[[ SUPPLIED DATA open ]]

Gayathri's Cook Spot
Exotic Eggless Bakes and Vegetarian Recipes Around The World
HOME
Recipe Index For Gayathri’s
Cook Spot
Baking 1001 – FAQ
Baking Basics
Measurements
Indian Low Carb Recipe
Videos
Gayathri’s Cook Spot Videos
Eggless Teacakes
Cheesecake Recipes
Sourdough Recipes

[[ SUPPLIED DATA closed ]]
[[ SUPPLIED DATA open ]]

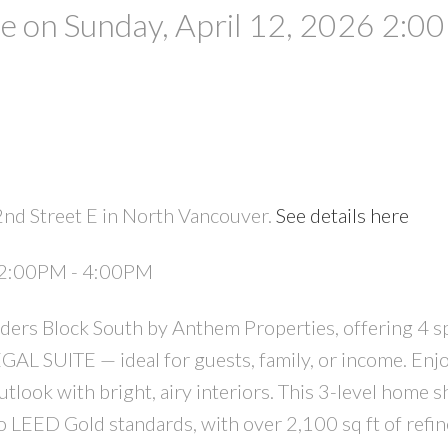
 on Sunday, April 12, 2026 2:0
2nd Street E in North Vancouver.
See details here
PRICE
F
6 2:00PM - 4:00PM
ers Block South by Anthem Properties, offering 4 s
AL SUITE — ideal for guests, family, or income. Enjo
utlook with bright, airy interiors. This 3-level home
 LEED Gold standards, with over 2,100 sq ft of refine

[[ SUPPLIED DATA closed ]]

• TASK TO CARRY OUT: Copy out only the lines above from the one with "Gayathri's Cook Spot" to the one with "Sourdough Recipes", inclusive, exactly as they stand.

• SOLUTION:
Gayathri's Cook Spot
Exotic Eggless Bakes and Vegetarian Recipes Around The World
HOME
Recipe Index For Gayathri’s
Cook Spot
Baking 1001 – FAQ
Baking Basics
Measurements
Indian Low Carb Recipe
Videos
Gayathri’s Cook Spot Videos
Eggless Teacakes
Cheesecake Recipes
Sourdough Recipes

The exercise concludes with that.